Do Parameters Reveal More than Loss for Membership Inference?
Anshuman Suri, Xiao Zhang, David Evans
TL;DR
This paper shows that black-box membership inference is generally insufficient for models trained with stochastic gradient descent and that optimal leakage requires access to model parameters. It derives a theoretical framework linking SGD dynamics, the Hessian, and the posterior over parameters to MI, and introduces the Inverse Hessian Attack (IHA) as a white-box auditing method that scores records using inverse-Hessian-vector products and gradient signals. Empirically, IHA matches or surpasses state-of-the-art reference-model attacks on several datasets, highlights the critical role of Hessian-informed terms, and demonstrates that IHA can audit privacy leakage without training reference models, albeit with notable computational costs.
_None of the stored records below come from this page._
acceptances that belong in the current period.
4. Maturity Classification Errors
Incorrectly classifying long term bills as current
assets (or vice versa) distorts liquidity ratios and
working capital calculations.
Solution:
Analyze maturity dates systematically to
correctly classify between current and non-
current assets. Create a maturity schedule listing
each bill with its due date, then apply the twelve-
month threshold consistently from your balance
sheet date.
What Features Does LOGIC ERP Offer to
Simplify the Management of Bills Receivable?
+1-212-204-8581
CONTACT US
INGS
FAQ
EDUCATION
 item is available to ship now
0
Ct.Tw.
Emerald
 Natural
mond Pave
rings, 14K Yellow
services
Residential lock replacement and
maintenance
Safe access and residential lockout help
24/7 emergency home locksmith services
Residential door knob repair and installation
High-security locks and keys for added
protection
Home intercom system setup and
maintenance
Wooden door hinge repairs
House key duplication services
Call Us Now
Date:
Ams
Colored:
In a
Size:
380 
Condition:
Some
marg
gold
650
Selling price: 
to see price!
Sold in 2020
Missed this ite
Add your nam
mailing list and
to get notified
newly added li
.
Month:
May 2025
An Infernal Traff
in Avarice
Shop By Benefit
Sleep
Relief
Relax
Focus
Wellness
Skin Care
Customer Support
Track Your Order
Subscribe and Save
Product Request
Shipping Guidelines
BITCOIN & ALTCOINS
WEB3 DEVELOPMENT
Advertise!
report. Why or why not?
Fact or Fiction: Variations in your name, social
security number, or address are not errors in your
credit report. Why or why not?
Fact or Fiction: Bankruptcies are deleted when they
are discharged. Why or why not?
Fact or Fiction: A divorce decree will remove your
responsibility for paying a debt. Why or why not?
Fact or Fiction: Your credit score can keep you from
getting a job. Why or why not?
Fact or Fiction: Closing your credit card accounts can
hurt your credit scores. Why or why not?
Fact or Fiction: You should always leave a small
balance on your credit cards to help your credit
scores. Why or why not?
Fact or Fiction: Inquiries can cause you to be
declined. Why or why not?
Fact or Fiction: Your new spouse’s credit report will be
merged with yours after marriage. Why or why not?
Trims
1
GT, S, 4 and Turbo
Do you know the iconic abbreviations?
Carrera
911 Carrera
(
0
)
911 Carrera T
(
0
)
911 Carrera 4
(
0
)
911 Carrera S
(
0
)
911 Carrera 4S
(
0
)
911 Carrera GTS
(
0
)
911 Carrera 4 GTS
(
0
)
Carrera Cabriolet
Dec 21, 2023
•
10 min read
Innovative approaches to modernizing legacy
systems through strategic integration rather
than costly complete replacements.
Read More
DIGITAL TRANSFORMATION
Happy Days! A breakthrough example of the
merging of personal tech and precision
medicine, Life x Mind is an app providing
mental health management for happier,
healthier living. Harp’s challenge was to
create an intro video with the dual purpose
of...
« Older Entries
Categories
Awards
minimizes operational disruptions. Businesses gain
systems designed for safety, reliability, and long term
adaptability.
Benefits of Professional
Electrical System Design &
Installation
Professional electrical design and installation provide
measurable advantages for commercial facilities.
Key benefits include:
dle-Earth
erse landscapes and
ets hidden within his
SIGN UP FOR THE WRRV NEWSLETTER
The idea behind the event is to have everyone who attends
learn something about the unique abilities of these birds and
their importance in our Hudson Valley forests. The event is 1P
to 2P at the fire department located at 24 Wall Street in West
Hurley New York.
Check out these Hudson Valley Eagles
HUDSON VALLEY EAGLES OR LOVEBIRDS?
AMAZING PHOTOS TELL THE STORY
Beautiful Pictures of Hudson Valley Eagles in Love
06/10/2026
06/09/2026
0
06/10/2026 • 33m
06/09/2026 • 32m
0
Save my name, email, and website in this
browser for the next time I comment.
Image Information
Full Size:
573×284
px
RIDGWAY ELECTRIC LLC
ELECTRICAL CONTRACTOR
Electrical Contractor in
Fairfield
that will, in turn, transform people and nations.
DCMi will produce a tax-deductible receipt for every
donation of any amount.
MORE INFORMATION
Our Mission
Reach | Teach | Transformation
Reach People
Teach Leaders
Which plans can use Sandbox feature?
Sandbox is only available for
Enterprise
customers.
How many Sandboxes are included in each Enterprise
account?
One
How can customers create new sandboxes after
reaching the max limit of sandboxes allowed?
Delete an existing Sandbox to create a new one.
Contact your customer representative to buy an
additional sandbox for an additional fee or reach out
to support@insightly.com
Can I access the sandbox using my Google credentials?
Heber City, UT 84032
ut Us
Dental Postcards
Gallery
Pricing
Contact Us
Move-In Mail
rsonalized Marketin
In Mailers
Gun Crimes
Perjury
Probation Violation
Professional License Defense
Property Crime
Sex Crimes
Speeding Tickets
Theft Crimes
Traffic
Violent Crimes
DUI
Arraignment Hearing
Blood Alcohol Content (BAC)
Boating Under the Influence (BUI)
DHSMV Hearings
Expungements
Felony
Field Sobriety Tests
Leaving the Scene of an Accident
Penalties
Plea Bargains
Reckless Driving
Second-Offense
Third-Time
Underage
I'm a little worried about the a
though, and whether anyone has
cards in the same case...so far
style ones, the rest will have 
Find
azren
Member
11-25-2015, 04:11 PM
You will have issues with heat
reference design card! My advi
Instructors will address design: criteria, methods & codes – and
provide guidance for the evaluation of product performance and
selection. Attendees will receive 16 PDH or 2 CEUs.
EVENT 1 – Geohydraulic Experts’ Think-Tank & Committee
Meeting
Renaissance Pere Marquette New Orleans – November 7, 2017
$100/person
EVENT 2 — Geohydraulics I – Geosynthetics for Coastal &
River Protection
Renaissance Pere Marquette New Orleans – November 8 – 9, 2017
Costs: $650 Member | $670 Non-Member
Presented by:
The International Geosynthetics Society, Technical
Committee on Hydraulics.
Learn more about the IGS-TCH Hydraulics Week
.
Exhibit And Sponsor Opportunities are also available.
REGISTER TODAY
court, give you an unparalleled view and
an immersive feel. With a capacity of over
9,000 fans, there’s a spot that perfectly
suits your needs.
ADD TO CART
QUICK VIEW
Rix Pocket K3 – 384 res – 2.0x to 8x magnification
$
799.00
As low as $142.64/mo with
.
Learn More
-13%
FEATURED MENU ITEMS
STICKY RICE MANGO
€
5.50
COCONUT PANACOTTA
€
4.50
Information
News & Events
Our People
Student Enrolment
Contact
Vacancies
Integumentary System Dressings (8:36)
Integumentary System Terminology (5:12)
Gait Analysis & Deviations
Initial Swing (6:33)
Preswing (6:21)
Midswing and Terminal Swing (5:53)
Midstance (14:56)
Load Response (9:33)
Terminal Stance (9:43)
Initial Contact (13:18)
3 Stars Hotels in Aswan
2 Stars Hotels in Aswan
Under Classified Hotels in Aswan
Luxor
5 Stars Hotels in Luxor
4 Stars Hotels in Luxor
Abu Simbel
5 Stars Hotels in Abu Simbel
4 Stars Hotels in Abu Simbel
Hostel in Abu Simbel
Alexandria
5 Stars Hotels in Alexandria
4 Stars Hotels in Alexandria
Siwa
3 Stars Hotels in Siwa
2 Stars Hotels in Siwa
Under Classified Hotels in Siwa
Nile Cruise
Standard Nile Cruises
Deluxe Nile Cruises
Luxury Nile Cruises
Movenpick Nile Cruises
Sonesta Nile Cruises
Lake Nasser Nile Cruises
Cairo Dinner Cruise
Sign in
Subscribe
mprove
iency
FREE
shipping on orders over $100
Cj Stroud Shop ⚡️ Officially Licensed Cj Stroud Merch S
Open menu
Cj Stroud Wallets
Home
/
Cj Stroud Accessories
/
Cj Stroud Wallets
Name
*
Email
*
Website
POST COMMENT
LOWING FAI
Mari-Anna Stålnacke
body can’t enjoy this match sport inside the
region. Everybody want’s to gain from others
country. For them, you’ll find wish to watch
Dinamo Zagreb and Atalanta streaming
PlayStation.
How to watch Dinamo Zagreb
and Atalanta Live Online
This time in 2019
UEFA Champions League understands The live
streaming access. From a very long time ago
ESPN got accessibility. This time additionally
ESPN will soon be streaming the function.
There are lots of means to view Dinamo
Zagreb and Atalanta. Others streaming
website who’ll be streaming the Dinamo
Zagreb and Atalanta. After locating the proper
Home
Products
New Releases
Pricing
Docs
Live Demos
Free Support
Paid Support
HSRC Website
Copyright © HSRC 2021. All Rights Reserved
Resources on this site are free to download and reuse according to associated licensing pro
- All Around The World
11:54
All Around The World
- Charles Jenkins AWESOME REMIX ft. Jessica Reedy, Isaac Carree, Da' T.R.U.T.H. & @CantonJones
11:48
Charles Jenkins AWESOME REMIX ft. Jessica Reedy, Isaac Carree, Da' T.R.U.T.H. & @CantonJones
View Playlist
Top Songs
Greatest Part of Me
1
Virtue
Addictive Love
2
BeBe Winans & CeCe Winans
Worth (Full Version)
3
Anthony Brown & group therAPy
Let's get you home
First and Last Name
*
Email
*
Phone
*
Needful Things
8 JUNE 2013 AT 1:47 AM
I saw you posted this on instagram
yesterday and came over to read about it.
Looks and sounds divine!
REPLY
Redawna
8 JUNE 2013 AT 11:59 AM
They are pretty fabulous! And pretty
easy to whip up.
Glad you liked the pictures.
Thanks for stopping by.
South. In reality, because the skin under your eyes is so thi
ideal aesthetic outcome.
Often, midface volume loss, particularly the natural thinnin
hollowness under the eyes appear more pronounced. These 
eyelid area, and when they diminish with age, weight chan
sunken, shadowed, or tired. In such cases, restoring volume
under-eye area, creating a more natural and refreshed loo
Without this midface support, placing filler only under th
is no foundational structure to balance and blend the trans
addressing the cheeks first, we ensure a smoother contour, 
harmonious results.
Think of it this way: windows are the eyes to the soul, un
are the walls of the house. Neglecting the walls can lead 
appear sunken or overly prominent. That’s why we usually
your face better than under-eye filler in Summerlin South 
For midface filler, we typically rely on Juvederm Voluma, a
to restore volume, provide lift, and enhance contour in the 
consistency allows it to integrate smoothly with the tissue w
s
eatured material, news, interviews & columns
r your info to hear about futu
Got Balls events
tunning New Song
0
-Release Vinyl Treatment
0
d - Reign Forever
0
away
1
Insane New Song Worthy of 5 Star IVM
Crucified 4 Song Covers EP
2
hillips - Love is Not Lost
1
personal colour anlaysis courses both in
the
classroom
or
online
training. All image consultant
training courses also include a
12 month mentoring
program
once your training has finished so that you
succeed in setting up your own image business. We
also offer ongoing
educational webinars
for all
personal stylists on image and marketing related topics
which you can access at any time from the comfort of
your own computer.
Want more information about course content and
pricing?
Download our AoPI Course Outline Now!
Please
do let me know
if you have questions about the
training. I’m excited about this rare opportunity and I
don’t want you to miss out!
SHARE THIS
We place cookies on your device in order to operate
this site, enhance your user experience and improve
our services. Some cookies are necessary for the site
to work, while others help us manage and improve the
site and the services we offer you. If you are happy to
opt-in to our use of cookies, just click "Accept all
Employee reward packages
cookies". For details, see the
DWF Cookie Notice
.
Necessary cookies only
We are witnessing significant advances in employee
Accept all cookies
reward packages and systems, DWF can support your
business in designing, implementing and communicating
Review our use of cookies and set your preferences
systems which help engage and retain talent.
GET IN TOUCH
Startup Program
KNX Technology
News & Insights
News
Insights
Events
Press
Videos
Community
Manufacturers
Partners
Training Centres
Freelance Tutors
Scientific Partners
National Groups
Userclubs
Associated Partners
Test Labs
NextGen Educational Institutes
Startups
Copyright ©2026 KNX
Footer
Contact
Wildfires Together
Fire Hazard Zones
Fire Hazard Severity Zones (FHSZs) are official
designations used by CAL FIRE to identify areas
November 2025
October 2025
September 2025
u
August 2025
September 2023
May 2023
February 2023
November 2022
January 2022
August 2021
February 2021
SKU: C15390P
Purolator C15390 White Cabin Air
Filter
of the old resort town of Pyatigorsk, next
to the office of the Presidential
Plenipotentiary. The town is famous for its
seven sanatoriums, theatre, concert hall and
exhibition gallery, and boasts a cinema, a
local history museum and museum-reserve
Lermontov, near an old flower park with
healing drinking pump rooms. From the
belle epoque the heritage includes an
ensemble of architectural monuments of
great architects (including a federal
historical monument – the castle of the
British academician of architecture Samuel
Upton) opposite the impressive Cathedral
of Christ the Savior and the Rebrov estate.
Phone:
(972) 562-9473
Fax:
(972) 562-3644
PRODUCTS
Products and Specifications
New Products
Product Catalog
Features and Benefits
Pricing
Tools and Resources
The findings advocate for broader investigation of white-box MI methods, careful consideration of Hessian structure, and practical damping/approximation strategies to enable scalable privacy auditing in real-world systems.
Abstract
Membership inference attacks are used as a key tool for disclosure auditing. They aim to infer whether an individual record was used to train a model. While such evaluations are useful to demonstrate risk, they are computationally expensive and often make strong assumptions about potential adversaries' access to models and training environments, and thus do not provide tight bounds on leakage from potential attacks. We show how prior claims around black-box access being sufficient for optimal membership inference do not hold for stochastic gradient descent, and that optimal membership inference indeed requires white-box access. Our theoretical results lead to a new white-box inference attack, IHA (Inverse Hessian Attack), that explicitly uses model parameters by taking advantage of computing inverse-Hessian vector products. Our results show that both auditors and adversaries may be able to benefit from access to model parameters, and we advocate for further research into white-box methods for membership inference.